▶ [Work to complete]: With the pictures left out, restate every entry word for word.

▶ [Entries shown]:
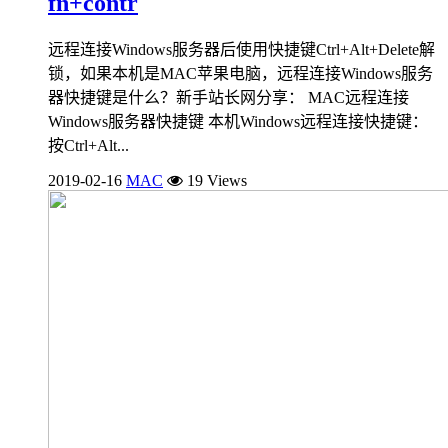
fn+contr
远程连接Windows服务器后使用快捷键Ctrl+Alt+Delete解
锁，如果本机是MAC苹果电脑，远程连接Windows服务
器快捷键是什么？新手站长网分享： MAC远程连接
Windows服务器快捷键 本机Windows远程连接快捷键：
按Ctrl+Alt...
2019-02-16
MAC
19 Views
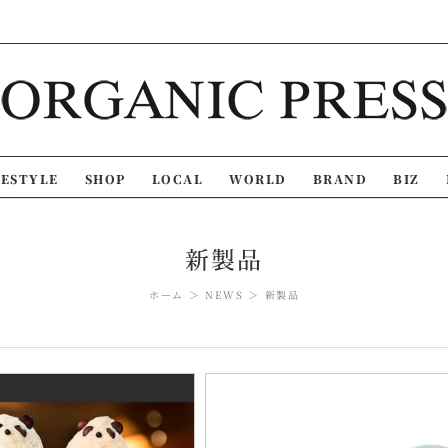
FESTYLE
SHOP
LOCAL
WORLD
BRAND
BIZ
新製品
ホーム
NEWS
新製品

▶ [Your response]:
fn+contr
远程连接Windows服务器后使用快捷键Ctrl+Alt+Delete解
锁，如果本机是MAC苹果电脑，远程连接Windows服务
器快捷键是什么？新手站长网分享： MAC远程连接
Windows服务器快捷键 本机Windows远程连接快捷键：
按Ctrl+Alt...
2019-02-16
MAC
19 Views
FESTYLE
SHOP
LOCAL
WORLD
BRAND
BIZ
新製品
ホーム
NEWS
新製品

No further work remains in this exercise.